Au cœur des grandes plaines de l'Ouest, au milieu du XIXe siècle, Mary Bee Cuddy est une ancienne institutrice solitaire qui a appris à cultiver sa terre et à toujours laisser sa porte ouverte. Cette année-là, quatre femmes, brisées par les conditions de vie extrêmes en hiver et un choc psychologique dramatique ont perdu la raison, « L’une a assassiné son bébé. La deuxième a eu tellement la frousse des loups qu’elle est devenue timbrée. Une autre a essayé de descendre son gars. La plus jeune, elle a perdu trois gamins en deux jours. De la diphtérie. ». A l’initiative du pasteur qui a déjà testé la méthode l’année précédente, la solution consiste à rapatrier les démentes vers l'Est, vers leurs familles et leurs terres d'origine. Mary Bee accepte d'effectuer ce voyage de plusieurs semaines à travers le continent américain. Pour la seconder, Briggs, un bon à rien, voleur de concession voué à la pendaison, devra endosser le rôle de « rapatrieur » (Homesman, néologisme inventé par l’auteur) et l'accompagner dans son périple de cinq semaines à travers le Missouri.

Tout le roman tourne autour des rapports entre Mary Bee et Briggs. Elle, c’est l’honnête femme attachée aux règles d’humanité et à la compassion chrétienne ; lui, sauvé de la pendaison in extremis, est un vieux loup solitaire qui ne se fixe jamais, a beaucoup roulé sa bosse et connait tous les trucs de survie dans ces grands espaces, « C’était un homme sûr de lui. Il n’avait peur de rien, pas même des mots. Et il puisait sa force à la source de l’ignorance. » La seule arme que possède Mary Bee pour s’assurer que Briggs remplira sa mission, la promesse qu’il lui a faite après que sa vie ait été sauvée et une somme d’argent versée à l’arrivée. Mais que vaudront ces arguments quand la petite troupe devra affronter les mauvaises rencontres et la folie dangereuse des convoyées ?
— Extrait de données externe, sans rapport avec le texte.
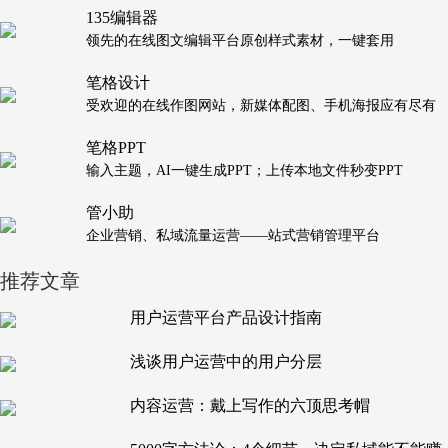
135编辑器
领先的在线图文编辑平台原创样式素材，一键套用
笔格设计
受欢迎的在线作图网站，新媒体配图、手机海报应有尽有
笔格PPT
输入主题，AI一键生成PPT；上传本地文件秒变PPT
管小助
企业营销、私域流量运营——站式营销管理平台
推荐文章
用户运营平台产品设计指南
浅谈用户运营中的用户分层
内容运营：戴上写作的六顶思考帽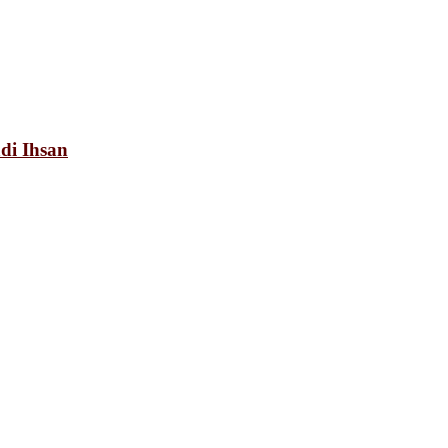
di Ihsan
Ecriture sèche et rythme enlevé, de nombreuses séquences très visuelles d’où son adaptation cinématographique. Mais aussi des situations prévisibles ou limite nunuches contrebalancées par des rebondissements (dont un magistral à l’approche de la fin que je vous laisse découvrir) inattendus. On pourra aussi s’interroger sur la psychologie des personnages, un peu datée pour le lecteur d’aujourd’hui. Un bon roman c’est certain, mais dont j’attendais mieux encore au vu de son scénario.

 

« C’était une complainte d’un tel désespoir qu’elle déchirait le cœur et enfonçait ses crocs au plus profond de l’âme. Mary Bee porta les mains à ses oreilles. Des larmes lui dévalaient le long de ses joues, les larmes qu’elle avait retenues et accumulées la veille et au cours de la journée. C’était comme si les créatures tragiques à l’intérieur du chariot comprenaient enfin ce qui leur arrivait : qu’on les arrachait à tous ceux qu’elles aimaient, à leurs hommes, à leurs enfants, vivants ou morts ; à tout ce qu’elles aimaient, à leurs graines de fleurs, à leurs bonnets et à leurs alliances – pour ne plus jamais revenir. Le chariot grondait. Mary Bee sanglotait. Briggs poussait les mules. Les femmes continuaient à gémir. A gémir. »

 

 

Swarthout.jpgGlendon Swarthout  Homesman  Gallmeister – 281 pages

Nouvelle traduction de l’américain par Laura Derajinski (Première publication française en 1992 aux Presses de la Cité sous le titre Le Chariot des damnées)

L'adaptation cinématographique de ce roman par Tommy Lee Jones, qui joue aux côtés d'Hilary Swank et de Meryl Streep, vient d’être présentée au Festival de Cannes et sort demain en salles.